День 25 месяца небориса (XI) года 1650 Этой Эпохи, центральная область Эстрэ.
С тех пор как троица пересекла границу Эстрэ прошло много времени, Обадайя продолжал гнать своих спутников на юг, оставляя за спиной шлейф чистоты, пробуждая колокольные голоса, поднимая дух надежды.
Правда, не всегда юноша успевал.
Перед глазами Улвы всё ещё стоял горящий Жиссак. Город, в котором жили когда-то десятки тысяч людей и стояли сотни храмов, пылал в ночи так жарко, что окружающие земли шли трещинами.
С начала мора селения и даже города, взятые в тиски карантина, порой вымирали под корень. Те, кого не убивала Пегая, становились добычей чудовищ, каким-то образом проникавших внутрь. Со временем в таких местах не оставалось ничего живого кроме кишащих тварями гнездовий. Чтобы бороться с ними папская армия стала готовить особые отряды сапёров.
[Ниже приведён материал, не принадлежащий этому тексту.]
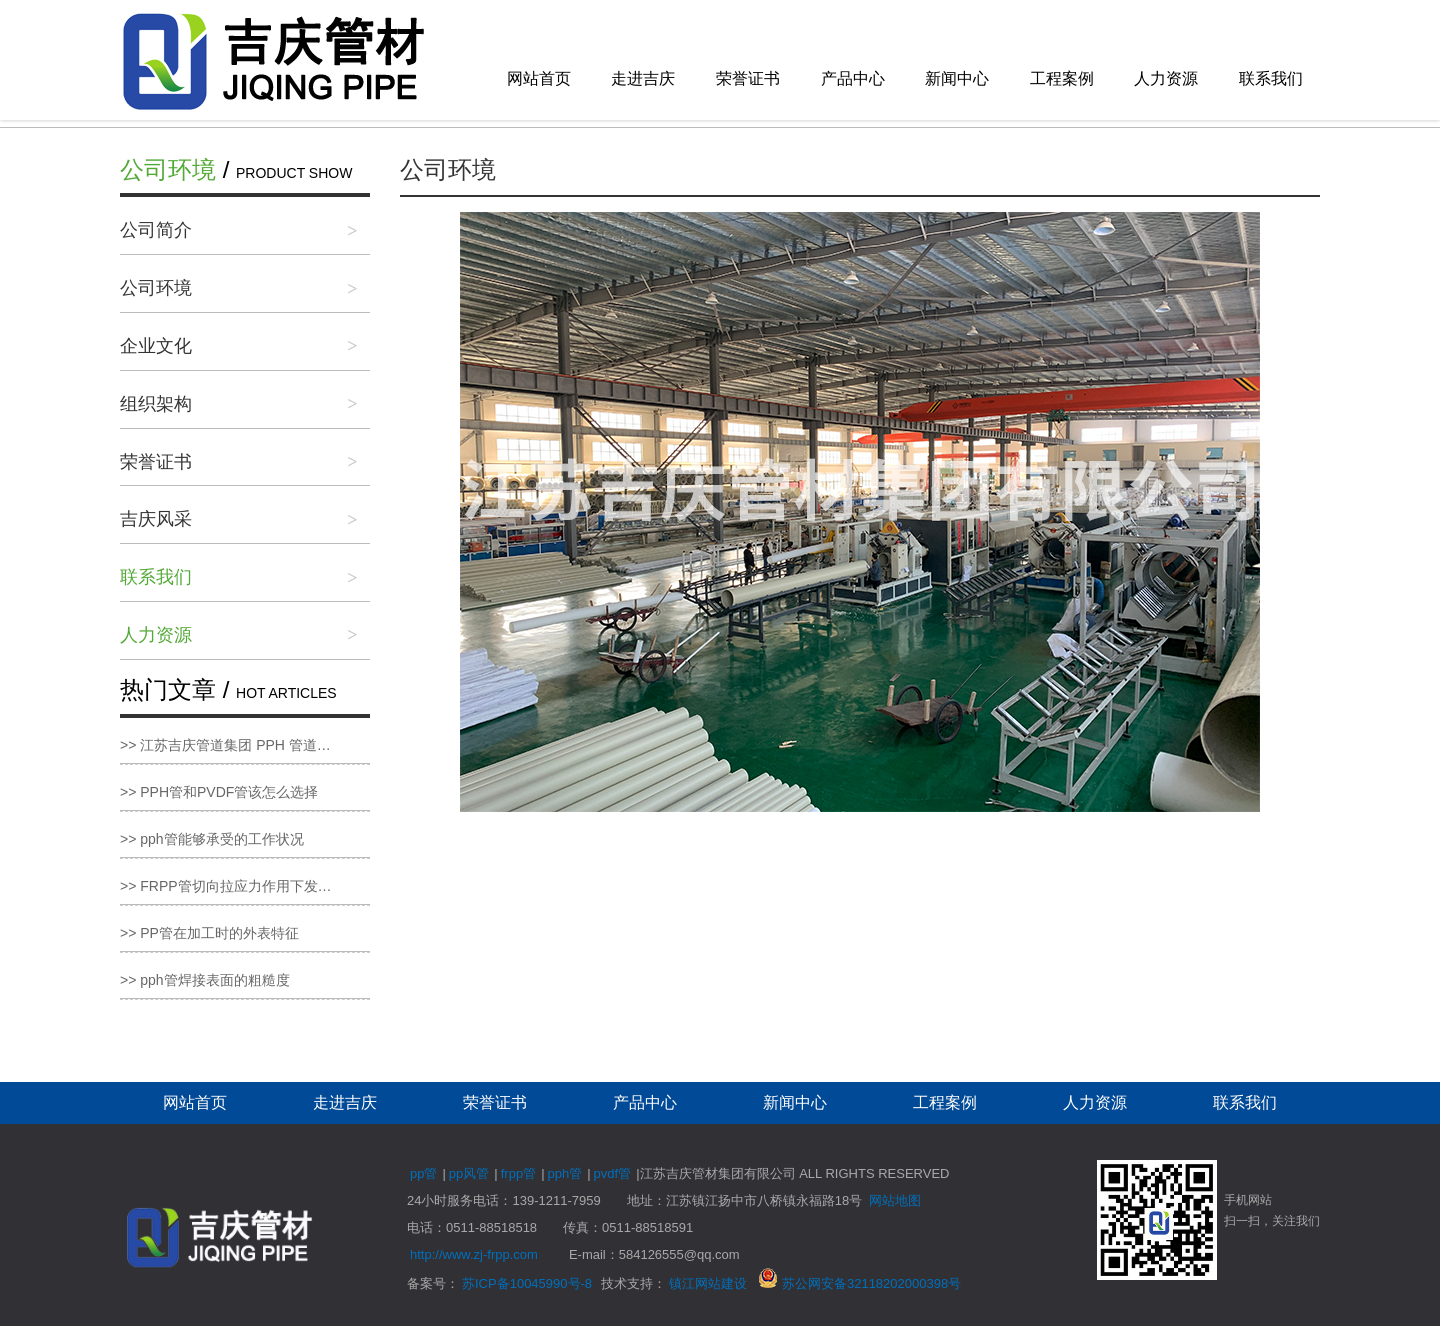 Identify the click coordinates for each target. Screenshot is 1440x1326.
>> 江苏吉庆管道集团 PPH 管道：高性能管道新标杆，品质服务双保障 (245, 745)
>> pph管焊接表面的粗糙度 (205, 980)
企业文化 (156, 346)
Малым числом они проникали в заражённое поселение и незаметно готовили масло, порох, алхимические смеси, яды. Потом разгорался огонь.
Когда троица приблизилась к пылающему городу, поодаль от его стен, прямо на земле, расселось почти полсотни молчаливых зрителей. Три сапёрных отряда, покрытых грязью и кровью, солдаты, проникшие в Жиссак и смогшие вырваться прежде чем сработают заряды. Армия ушла, но они остались, дабы проследить за результатами своего дела.